This is a program which combines all possible letter+number combinations to a set length of characters. I sort of understand what is going on but the 'bruteSequential' function confuses me...don't quite understand that. Was wondering if someone could explain Code (Text): #include <stdio.h> #include <string.h> #include <stdlib.h> static const char alphabet[] = "abcdefghijklmnopqrstuvwxyz" "ABCDEFGHIJKLMNOPQRSTUVWXYZ" "0123456789"; static const int alphabetSize = sizeof(alphabet) - 1; void bruteImpl(char* str, int index, int maxDepth) { for (int i = 0; i < alphabetSize; ++i){ str[index] = alphabet[i]; if (index == maxDepth - 1) printf("%s\n", str); else bruteImpl(str, index + 1, maxDepth); } } void bruteSequential(int maxLen) { char* buf = malloc(maxLen + 1); for (int i = 1; i <= maxLen; ++i){ memset(buf, 0, maxLen + 1); bruteImpl(buf, 0, i); } free(buf); } int main(void) { int x; printf("Length: \n"); scanf("%x",&x); bruteSequential(x); return 0; }
malloc() is a memory allocation function that accepts the number of bytes to allocate as the parameter. memset() is a function to store data at a specific address; 'buf' being the destination, '0' being the data to store, and maxLen+1 being the size of the data to store. The purpose of this is to prevent dirty memory, which is when you have previously stored data in a pointer. Then it stores the possible combinations of characters at this location.

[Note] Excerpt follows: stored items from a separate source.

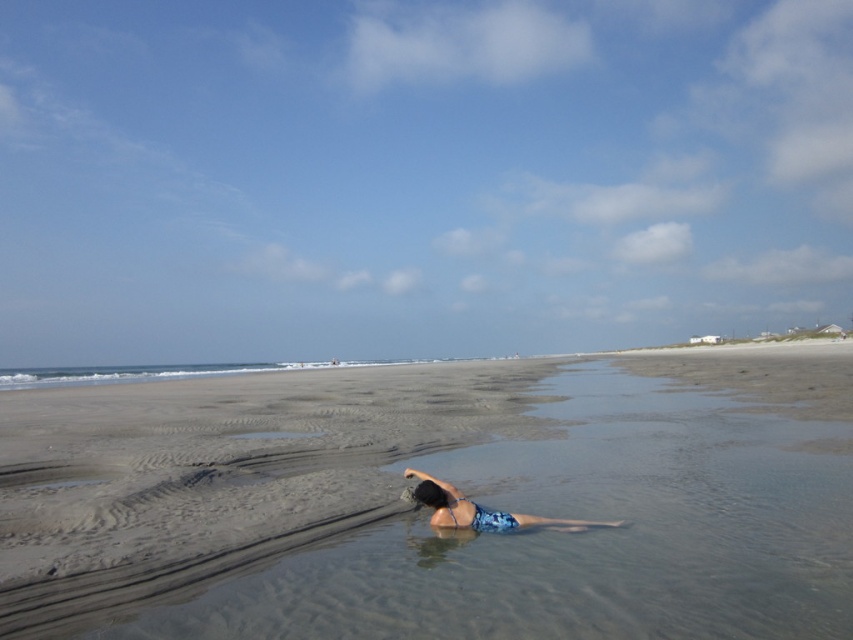 Is smooth sand at lower center further to camera compared to blue printed swimsuit at center?

No.

Is smooth sand at lower center wider than blue printed swimsuit at center?

Indeed, smooth sand at lower center has a greater width compared to blue printed swimsuit at center.

Between point (332, 579) and point (408, 476), which one is positioned in front?

Point (332, 579) is more forward.

Where is `smooth sand at lower center`? smooth sand at lower center is located at coordinates (426, 512). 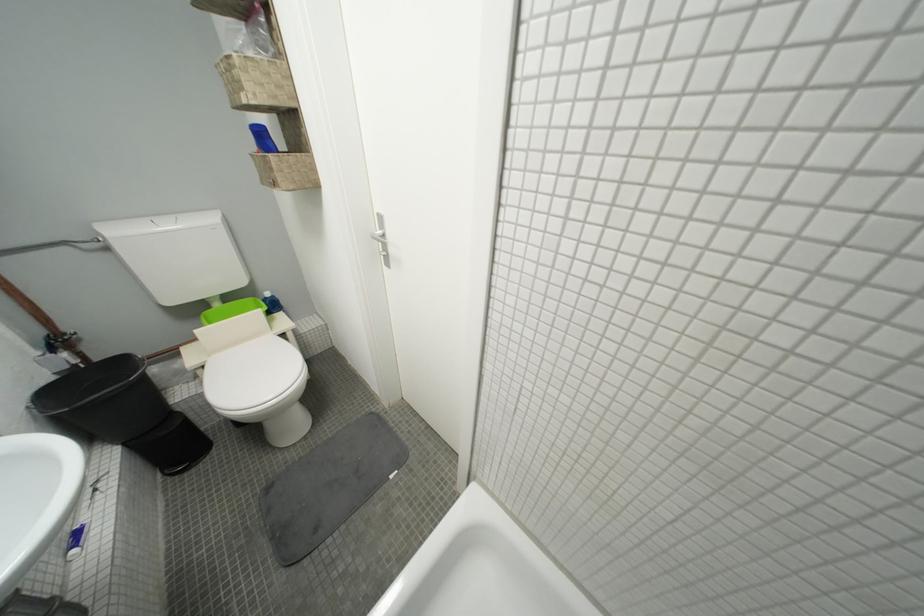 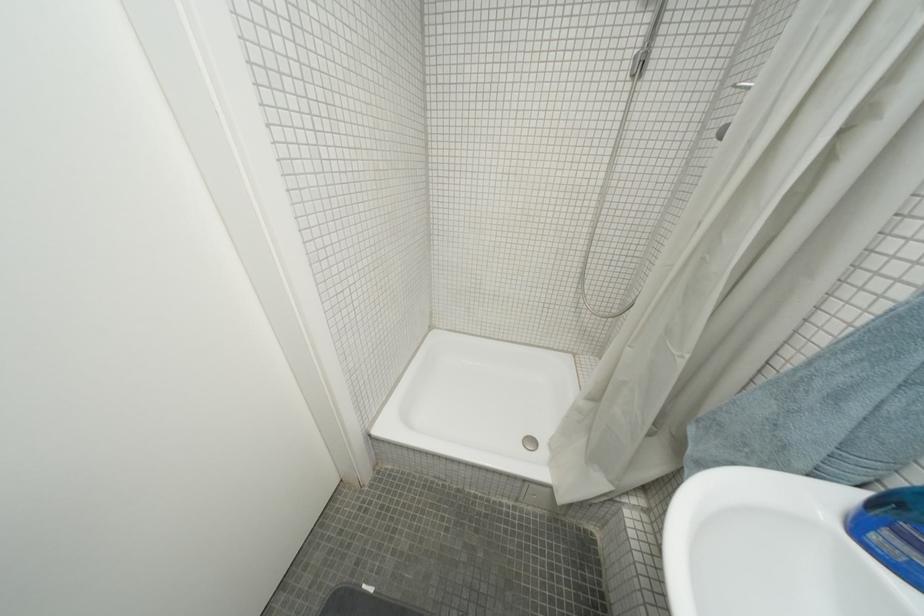 The first image is from the beginning of the video and the second image is from the end. How did the camera likely rotate when shooting the video?

The camera's rotation is toward right-down. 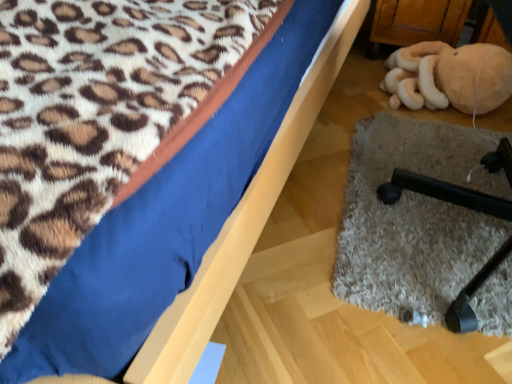 Question: Is beige plush toy at lower right spatially inside black rubber chair leg at lower right, or outside of it?

Choices:
 (A) outside
 (B) inside

Answer: (A)

Question: Would you say beige plush toy at lower right is to the left or to the right of black rubber chair leg at lower right in the picture?

Choices:
 (A) right
 (B) left

Answer: (A)

Question: Estimate the real-world distances between objects in this image. Which object is farther from the blue fabric bed at upper left?

Choices:
 (A) black rubber chair leg at lower right
 (B) beige plush toy at lower right

Answer: (B)

Question: Which is nearer to the blue fabric bed at upper left?

Choices:
 (A) black rubber chair leg at lower right
 (B) beige plush toy at lower right

Answer: (A) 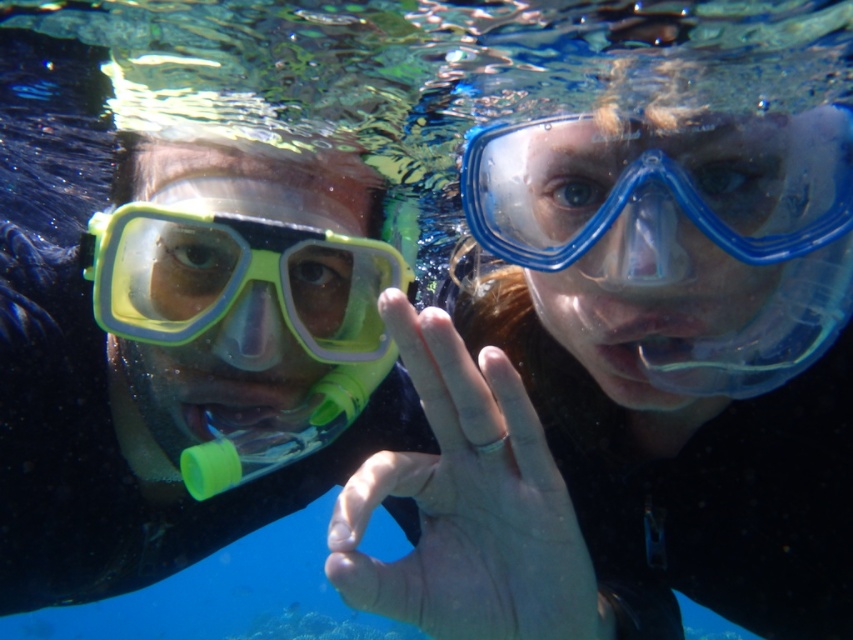 Based on the photo, does matte green snorkel mask at left have a greater height compared to clear skin hand at center?

Correct, matte green snorkel mask at left is much taller as clear skin hand at center.

What do you see at coordinates (183, 362) in the screenshot?
I see `matte green snorkel mask at left` at bounding box center [183, 362].

Between point (18, 371) and point (572, 609), which one is positioned behind?

The point (18, 371) is more distant.

This screenshot has height=640, width=853. Find the location of `matte green snorkel mask at left`. matte green snorkel mask at left is located at coordinates click(x=183, y=362).

Who is lower down, transparent blue goggles at upper right or yellow-green plastic goggles at left?

yellow-green plastic goggles at left

Is transparent blue goggles at upper right positioned before yellow-green plastic goggles at left?

That is True.

Measure the distance between point (x=511, y=246) and camera.

Point (x=511, y=246) is 90.83 centimeters away from camera.

I want to click on transparent blue goggles at upper right, so click(x=659, y=192).

Does clear skin hand at center appear on the left side of yellow-green plastic goggles at left?

No, clear skin hand at center is not to the left of yellow-green plastic goggles at left.

Where is `clear skin hand at center`? clear skin hand at center is located at coordinates (468, 506). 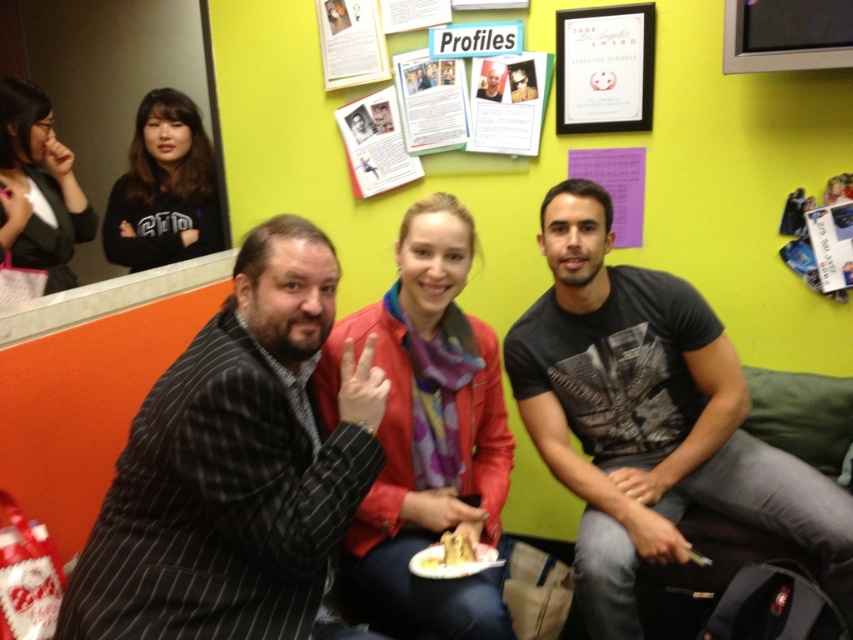 Question: Does black pinstripe suit at center lie behind red leather jacket at center?

Choices:
 (A) no
 (B) yes

Answer: (A)

Question: Can you confirm if black matte shirt at upper left is thinner than yellow crumbly cake at center?

Choices:
 (A) no
 (B) yes

Answer: (A)

Question: Based on their relative distances, which object is farther from the yellow crumbly cake at center?

Choices:
 (A) black pinstripe suit at center
 (B) black matte shirt at upper left
 (C) matte paper poster at upper center

Answer: (B)

Question: Which object appears farthest from the camera in this image?

Choices:
 (A) yellow crumbly cake at center
 (B) white paper plate at center
 (C) black cotton t-shirt at center

Answer: (A)

Question: Considering the relative positions of black pinstripe suit at center and black matte jacket at left in the image provided, where is black pinstripe suit at center located with respect to black matte jacket at left?

Choices:
 (A) above
 (B) below

Answer: (B)

Question: Which point is closer to the camera taking this photo?

Choices:
 (A) (468, 266)
 (B) (572, 282)

Answer: (A) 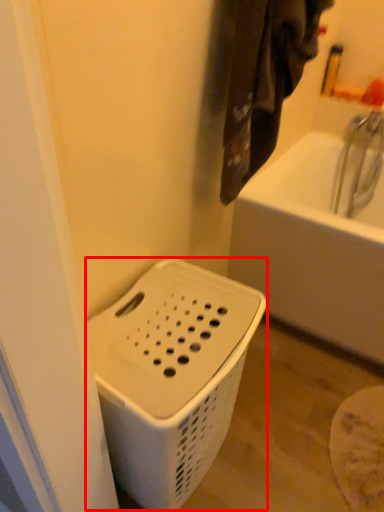 Question: Observing the image, what is the correct spatial positioning of basket container (annotated by the red box) in reference to laundry?

Choices:
 (A) left
 (B) right

Answer: (A) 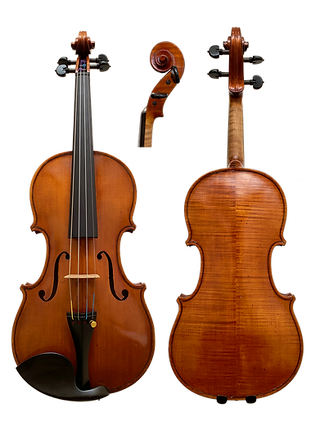 Find the location of `knob`. knob is located at coordinates (174, 77). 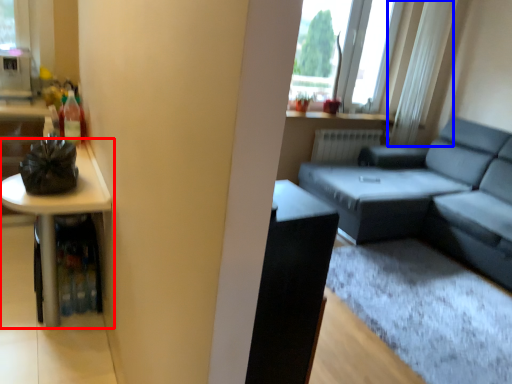 Question: Which point is closer to the camera, table (highlighted by a red box) or curtain (highlighted by a blue box)?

To add onto what @Coma said, there are a few things here that should have been clarified by the original writer. The reason the memory allocation is maxLen + 1 is because strings in C need to be null-terminated. This refers to ending the string with the \0 character. More specifically, this is needed because printf will print up to (but not including) the null-terminator. So if it isn't there, you get undefined behavior. Consider the following: Code (Text): #include <stdio.h> #include <stdlib.h> int main() { size_t bufferSize; char * buffer; bufferSize = 5; buffer = (char *) malloc(bufferSize); buffer[0] = 'a'; buffer[1] = 'b'; buffer[2] = 'c'; buffer[3] = 'd'; buffer[4] = 'e'; printf("%s", buffer); free(buffer); return 0; } This is prone to undefined behavior as a null-terminator is never included. The full buffer is allocated with non-zero characters. Now, seeing as this program is so simple it is unlikely to run into issues as most of the memory will be empty. However, proper precautions should always be taken. --- After that, the loop runs through and clears the buffer. This is where the null-terminator is added, as the entire buffer is initialized to 0, so there will always be at least one \0 present in the buffer (assuming the maximum length is respected). The actual implementation is then called. Blah blah blah, prints out some permutations. The buffer is then freed so the allocater can now reuse that memory. --- By reusing the buffer we can force undefined behavior. You'll notice that some extra character(s) get printed out at the end that shouldn't be printed. This is because I purposefully forgot the null-terminator. Code (Text): #include <stdio.h> #include <stdlib.h> int main() { size_t bufferSize; char * buffer; bufferSize = 5; buffer = (char *) malloc(bufferSize); buffer[0] = 'a'; buffer[1] = 'b'; buffer[2] = 'c'; buffer[3] = 'd'; buffer[4] = 'e'; printf("%s\n", buffer); bufferSize = 3; buffer = (char *) malloc(bufferSize); buffer[0] = 'z'; buffer[1] = 'y'; printf("%s", buffer); free(buffer); return 0; } It gave results such as: Code (Text): abcde zy~ Code (Text): abcde zy> And a few others.